The plastid DNA of angiosperms contains two ndhB genes that map in the inverted repeated region and, therefore, have exactly the same sequence. At first sight, the presence of two ndhB genes in T. plicata differing in the 350-bp 3′ end sequences seems surprising. One possible explanation could be that the inverted repeated region of the T. plicata plastid DNA is shorter than that of angiosperms and, consequently, the 350-bp 3′ ends of the two ndhB genes extend into the large single copy region. Hence, the two 350-bp 3′ ends have evolved independently accumulating different base changes. In this regard, it is worthy to note a partially similar condition of the short end regions of the ndhH and ndhF genes that map in the small single copy region of plastid DNA, but extend into the inverted repeated regions (and, therefore, are repeated) of, respectively, maize and rice plastid DNA (Maier et al. 1995).
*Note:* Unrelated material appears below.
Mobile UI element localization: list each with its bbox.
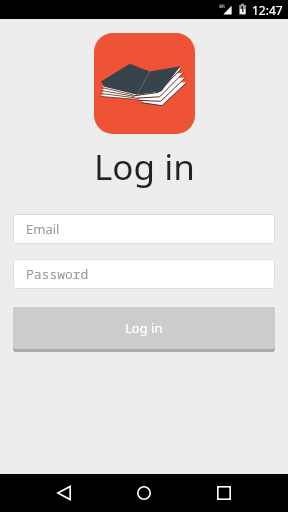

Phylogenetic analysis demonstrates that the two sequences reported here correspond to plastidial ndhB and not mitochondrial nad2. The well-known significant sequence dissimilarity between mitochondrial nad and plastidial ndh genes is shown in the phylogenetic tree of Fig. 7, constructed from the protein products of the ndhB genes of several photosynthetic organisms and the homologous mitochondrial nad2 gene of A. thaliana. As expected, the common root for nad2 and ndhB is at the ancestor of algae and the sequences reported here for T. plicata ndhB genes group in a gymnosperm branch whose nearest branch is that of angiosperms. The large distance between mitochondrial nad and plastidial ndh genes explains why antibodies do not usually cross-react with mitochondrial and plastid polypeptides(Guéra et al. 2000). The complete sequences described here for the ndhB genes of T. plicata show homology with several partial sequences described in gymnosperms. It is noteworthy that the gymnosperms Cycas revoluta, Zamia furfuracea and Ginkgo biloba group together in a branch closer to angiosperms than that including the other gymnosperms, which agrees with the phylogeny analysis based on concatenated plastid protein genes (Wu et al. 2007). A more extensive phylogenetic analysis based on the available 80 ndhB sequences closest to that of T. plicata (Appendix S1, supporting information), indicates several distinguishable gymnosperm branches and situated Thuja with Metasequoia, Cryptomeria, Taxodium, Juniperus and Widdringtonia in the Cupresaceae branch.

Fig. 7

Phylogenetic relationships among different plants based on the amino acid sequence of the ndhB gene protein deduced from base sequences in Data Bank. The average distance tree (inserted numbers) was constructed as described in section Materials and methods using the PID. For a comparison, the homologous protein of the mitochondrial nad2 gene of Arabidopsis thaliana is also included. The genes of Thuja plicata 1 and T. plicata 2 are those reported in this publication.